The next question: Is 20 milliseconds of additional latency going to be a massive slowdown? I don't think it is. There is one major advantage of moving my Web sites in-house and that is RAM availability on my VPS. At present I believe PHP processes and lighttpd (and mysql) use a rather large proportion of available RAM for my Web sites.
In fact two php5-cgi processes are using 3.7% and 2.4% of available RAM on my VPS, with a third using 0.6% of available RAM, and multiple imap-login (dovecot) processes using around 1.5% of RAM each (although I expect they are sharing some memory). mysqld is using 1.5% of RAM.
My Home Server has 8 GiB of total RAM (compared to about 512 MiB on my VPS). My VPS is using 468/487 MiB of RAM, with 296 MB used for buffers/cache and 191 MB free (not used by) buffers/cache.
For comparison, my Home Server is using 6,090/7,439 MiB of RAM, with 2,696 MiB used for buffers/cache and 4,742 free (not used by) buffers/cache. The most telling thing has got to be that I have 1,348 MiB or RAM that is "free" and not being utilised at all (at least with the applications I am currently running).

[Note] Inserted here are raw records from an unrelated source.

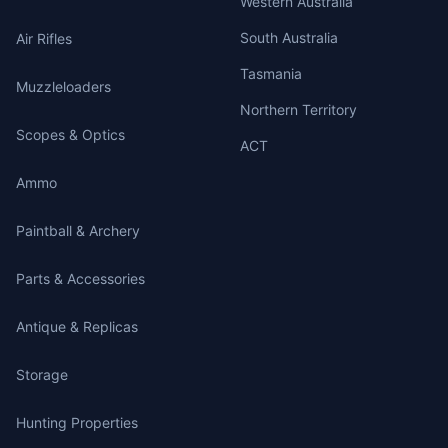
Western Australia
South Australia
Air Rifles
Tasmania
Muzzleloaders
Northern Territory
Scopes & Optics
ACT
Ammo
Paintball & Archery
Parts & Accessories
Antique & Replicas
Storage
Hunting Properties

Of course, if I were to stream a movie, or do something that uses a lot of memory, some (or all) of that free memory will be eaten up. On the other hand, I have a spare memory slot in my home server's motherboard that would allow me to double my RAM to 16 GiB if such a need were to arise.
Anyway, by moving PHP and the heavier (Web) MySQL in-house, that would free a sizeable chunk of RAM on my VPS making it available for Varnish to use for caching. By bringing all my e-mail in-house so that my VPS is only used to proxy messages, that would further free up space but then that is slightly more complex an issue because I would have to decide whether my phone should be using a VPN all the time so it can tunnel to my home server when I'm out and get new mail. That is a question for another time, however.
Create WatfordJC.UK On My Home Server?
I have not yet decided upon how I am going to do things, and whether I will or will not use a reverse proxy on my VPS to my home server or not. It is, however, something I will be considering.